State-of-the-art display and projection technology from their partnership with Panasonic, racing simulators co-designed with Microsoft, to augmented reality from Pixar, the Petersen team went above and beyond to make this automotive experience one for more than just horsepower-loving men, it’s an environment with something nearly everyone.

They’ve managed to do the delicate dance of expanding their audience beyond their core base of regulars - which was more male, a bit older and whiter - while simultaneously offering their base something that is without rival.

Most people haven’t stood next to a multi-million dollar car, but you’ll spend time beside many in the few hours you’ll take moving through the Petersen.

The full family experience happens on the second of three floors of cars. Walking around with iPads, younger patrons drive through the process of building their own car, with help from characters from Pixar’s enormously popular film, Cars. The voices of the stars of the film guide them through the fine details and raw materials of crafting one of the most beautiful brands, Maserati.

Then it’s a trip through the many ways cars have been powered from the turn of the 20th century to today (and perspective on tomorrow).

The Precious Metals exhibit features rare cars, all in silver hues, to highlight the timeless artistry of car-making.

The Petersen Automotive Museum Page 1 of 2

Jarrett Hill The New York Times

The Keith Haring exhibit demonstrates cars - and one motorcycle - as canvases for one-of-a-kind art. According to the Petersen, their display is the first time all of Haring’s work on motor vehicles can be seen together in the same room.


The Petersen still has that new car smell, but it’s already changing. New exhibits have already come and gone, and more are on their way.

This April they’ll welcome Seeing Red: 70 Years of Ferrari, an exhibit celebrating seven decades of one of the most iconic automobile brands in history. This year they opened a new 180-degree exhibit featuring the history and works of racing maven Dan Gurney. Filled with more than cars, but a short film and Gurney’s customized engines are on display for race fans to enjoy.

Voted among the top offerings in the world for, Langsbard believes Petersen is set apart because of what they’ve been able to accomplish and where they’re already planning on going. He thinks they’re special because they aren’t specialized.

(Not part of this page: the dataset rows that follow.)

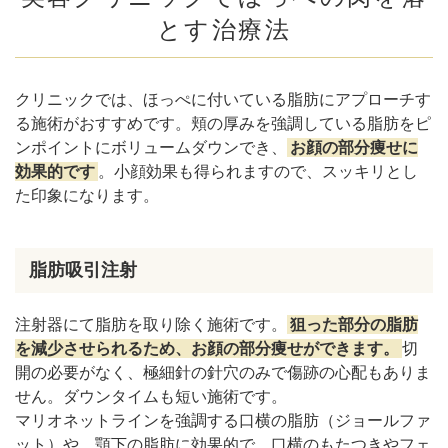
とす治療法
クリニックでは、ほっぺに付いている脂肪にアプローチす
る施術がおすすめです。頬の厚みを強調している脂肪をピ
ンポイントにボリュームダウンでき、
お顔の部分痩せに
効果的です
。小顔効果も得られますので、スッキリとし
た印象になります。
脂肪吸引注射
注射器にて脂肪を取り除く施術です。
狙った部分の脂肪
を減少させられるため、お顔の部分痩せができます。
切
開の必要がなく、極細針の針穴のみで傷跡の心配もありま
せん。ダウンタイムも短い施術です。
マリオネットラインを強調する口横の脂肪（ジョールファ
ット）や、顎下の脂肪に効果的で、口横のもたつきやフェ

“Most of the world’s best automotive museums are ‘the Ferrari museum,’ or ‘the Bugatti museum,’ etc. We are an automotive museum where you’ll see a Honda sitting next to a Maserati, next to a Prius, next to a Tesla.”


You’d be hard-pressed to visit Petersen and only notice the cars. Re-opened just over a year ago, the facility - that was once “an old department store with cars parked in it” - came back to show off it’s cars but also it’s custom content, and rather unusual new façade.

“It’s meant to express movement on a
structure that doesn’t move,” Langsbard explains
as he describes the new exterior of the building
that has changed the face of Wilshire Blvd and Fairfax Ave. You’d have to be blindfolded while asleep to miss the red building with ‘ribbons’ that rise up five stories in the air. Langsbard says the architect, Kohn Pedersen Fox Associates of New York, wanted the new museum to look like it was moving to those that passed it. They wanted a stark contrast to the square department store they’d been housed in since 1992.

It cost a modest $90-million to redesign the building inside and out and love it or hate it, the renovation makes a bold statement to casual passersby and is certain to be the standout among the many museums coming to this part of town in the coming years.

As you conclude your visit, you’ll likely be thinking about all of the cars, the extensive content, and the stories - both yours and Petersen’s. It’ll seem more true to than ever before that “everybody has a story about a car.”